Stressfrei mit Kindern in den Urlaub fahren

Der große Sommerurlaub steht kurz bevor. Das Urlaubsdomizil ist schon lange gebucht. Die Koffer sind bereits halb gepackt. Kurz vor der Abreise beginnen die Überlegungen: „Wie beschäftige ich mein Kind, während der Fahrt und vor allem auch im Urlaub?“ Denn es kann immer mal einen schlechten Tag geben, an dem man draußen nichts unternehmen kann. Doch auch diese Tage sollen keine verlorenen Urlaubstage sein. Auch einen regnerischen Tag kannst du für deine Familie erlebnisreich gestalten.

Packliste schreiben

Vor dem Packen solltest du zunächst einmal eine Packliste schreiben. Zum Einen, damit du während der Vorbereitung nichts vergisst und zum Anderen als Kontrolle, ob du dann alles Nötige auch eingepackt hast. Denke daran: Auch ein Kuscheltier darf im Reisegepäck nicht fehlen!
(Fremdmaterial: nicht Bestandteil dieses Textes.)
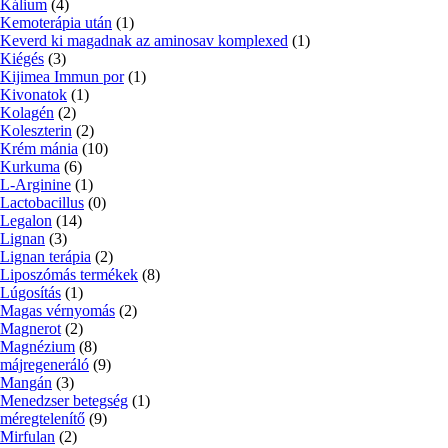
Kálium
(4)
Kemoterápia után
(1)
Keverd ki magadnak az aminosav komplexed
(1)
Kiégés
(3)
Kijimea Immun por
(1)
Kivonatok
(1)
Kolagén
(2)
Koleszterin
(2)
Krém mánia
(10)
Kurkuma
(6)
L-Arginine
(1)
Lactobacillus
(0)
Legalon
(14)
Lignan
(3)
Lignan terápia
(2)
Liposzómás termékek
(8)
Lúgosítás
(1)
Magas vérnyomás
(2)
Magnerot
(2)
Magnézium
(8)
májregeneráló
(9)
Mangán
(3)
Menedzser betegség
(1)
méregtelenítő
(9)
Mirfulan
(2)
Wenn es ans Meer geht, gehören natürlich auch Sandspielsachen dazu. Schippe und Förmchen gehören zur Grundausstattung eines Strandurlaubs mit Kindern.
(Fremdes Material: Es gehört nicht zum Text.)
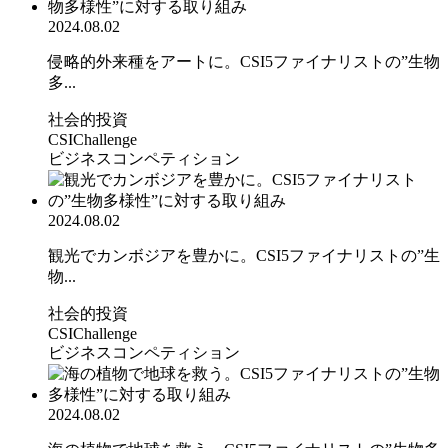
2024.08.02
侵略的外来種をアートに。CSI5ファイナリストの”生物
多...
社会的投資
CSIChallenge
ビジネスコンペティション
2024.08.02
観光でカンボジアを豊かに。CSI5ファイナリストの”生
物...
社会的投資
CSIChallenge
ビジネスコンペティション
2024.08.02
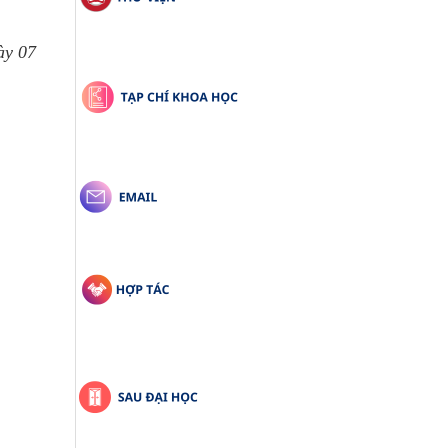
ày 07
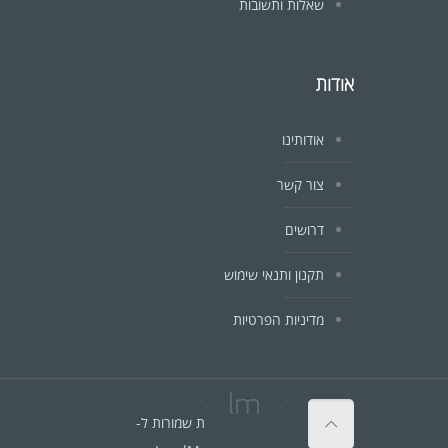
שאלות ותשובות
אודות
אודותינו
צור קשר
דרושים
תקנון ותנאי שימוש
מדיניות הפרטיות
© כל הזכויות שמורות ל-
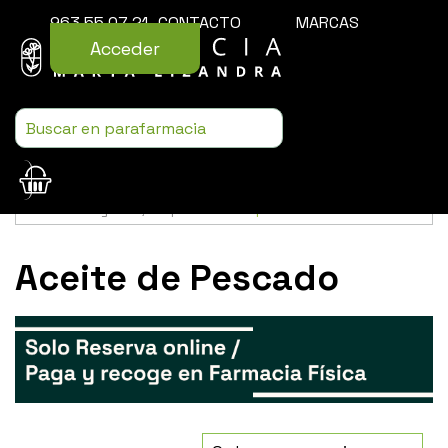
963 55 07 21
CONTACTO
MARCAS
Acceder
Usamos cookies para mejorar la experiencia de la web. Si sigues
navegando, aceptas nuestra
política de cookies
.
Aceite de Pescado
Auf jeden Fall solltest du auch Malsachen mitnehmen. Mit Stiften, Papier und einigen Malbüchern  können sich die Kids auch im Restaurant oder der Bar beschäftigen.
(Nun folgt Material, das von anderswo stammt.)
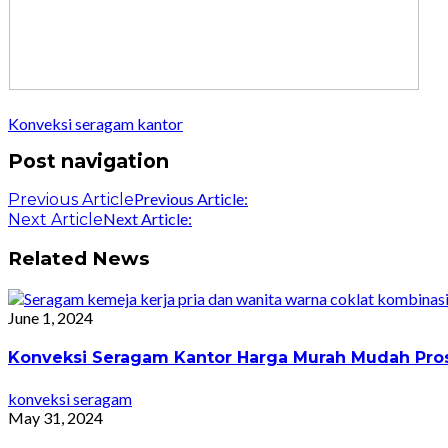
Konveksi seragam kantor
Post navigation
Previous Article:
Previous Article
Next Article:
Next Article
Related News
June 1, 2024
Konveksi Seragam Kantor Harga Murah Mudah Pro
konveksi seragam
May 31, 2024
Sorge für ausreichend Nachschub für deine Leseratten, denn am Urlaubsort ist es vielleicht nicht möglich passende Bücher zu finden.

Erinnerungsbuch besorgen

Schenke deinen Kindern doch bereits vor dem Urlaub ein Tagebuch. So könnt Ihr ein schönes Abendritual gestalten, indem ihr euch alle abends zusammensetzt und jeder in seinem Buch festhalten kann, was ihr am Tag gesehen und erlebt habt. Hier könnt ihr auch Tickets einkleben und andere Sachen, die ihr gesammelt habt. Übrigens: Schöne Tagebücher findest du auch im paper friends shop. Klicke bitte hier...

Tagebucheintrag

Auf der Fahrt

Wer kennt das nicht? Man ist erst seit wenigen Stunden unterwegs und schon beginnt die Fragerei der Kinder: „Wie lange dauert es noch?“ „Ich muss Pippi!“ „Ich hab Hunger!“ „Sind wir bald da?“ um nur einige aufzuführen.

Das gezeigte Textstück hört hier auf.